== DESCRIPTION OF THE TASK ==
The records below must be returned exactly, with every picture left out.

== Extracted page text data ==
════

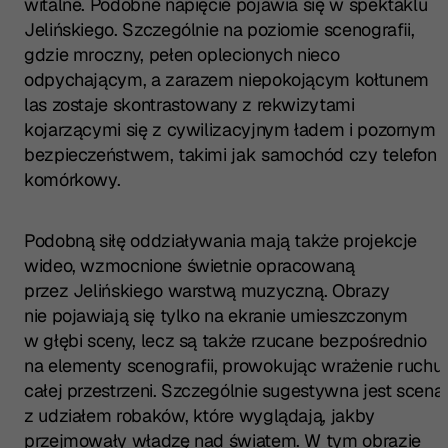
witalne. Podobne napięcie pojawia się w spektaklu
Jelińskiego. Szczególnie na poziomie scenografii,
gdzie mroczny, pełen oplecionych nieco
odpychającym, a zarazem niepokojącym kołtunem
las zostaje skontrastowany z rekwizytami
kojarzącymi się z cywilizacyjnym ładem i pozornym
bezpieczeństwem, takimi jak samochód czy telefon
komórkowy.
Podobną siłę oddziaływania mają także projekcje
wideo, wzmocnione świetnie opracowaną
przez Jelińskiego warstwą muzyczną. Obrazy
nie pojawiają się tylko na ekranie umieszczonym
w głębi sceny, lecz są także rzucane bezpośrednio
na elementy scenografii, prowokując wrażenie ruchu
całej przestrzeni. Szczególnie sugestywna jest scena
z udziałem robaków, które wyglądają, jakby
przejmowały władzę nad światem. W tym obrazie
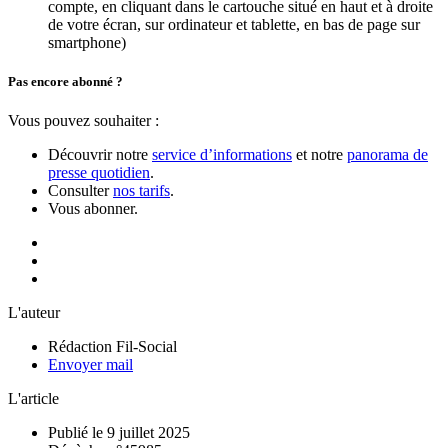
compte, en cliquant dans le cartouche situé en haut et à droite
de votre écran, sur ordinateur et tablette, en bas de page sur
smartphone)
Pas encore abonné ?
Vous pouvez souhaiter :
Découvrir notre
service d’informations
et notre
panorama de
presse quotidien
.
Consulter
nos tarifs
.
Vous abonner.
L'auteur
Rédaction Fil-Social
Envoyer mail
L'article
Publié le 9 juillet 2025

════

== ANSWER TO THE PROBLEM ==
witalne. Podobne napięcie pojawia się w spektaklu
Jelińskiego. Szczególnie na poziomie scenografii,
gdzie mroczny, pełen oplecionych nieco
odpychającym, a zarazem niepokojącym kołtunem
las zostaje skontrastowany z rekwizytami
kojarzącymi się z cywilizacyjnym ładem i pozornym
bezpieczeństwem, takimi jak samochód czy telefon
komórkowy.
Podobną siłę oddziaływania mają także projekcje
wideo, wzmocnione świetnie opracowaną
przez Jelińskiego warstwą muzyczną. Obrazy
nie pojawiają się tylko na ekranie umieszczonym
w głębi sceny, lecz są także rzucane bezpośrednio
na elementy scenografii, prowokując wrażenie ruchu
całej przestrzeni. Szczególnie sugestywna jest scena
z udziałem robaków, które wyglądają, jakby
przejmowały władzę nad światem. W tym obrazie
compte, en cliquant dans le cartouche situé en haut et à droite
de votre écran, sur ordinateur et tablette, en bas de page sur
smartphone)
Pas encore abonné ?
Vous pouvez souhaiter :
Découvrir notre
service d’informations
et notre
panorama de
presse quotidien
.
Consulter
nos tarifs
.
Vous abonner.
L'auteur
Rédaction Fil-Social
Envoyer mail
L'article
Publié le 9 juillet 2025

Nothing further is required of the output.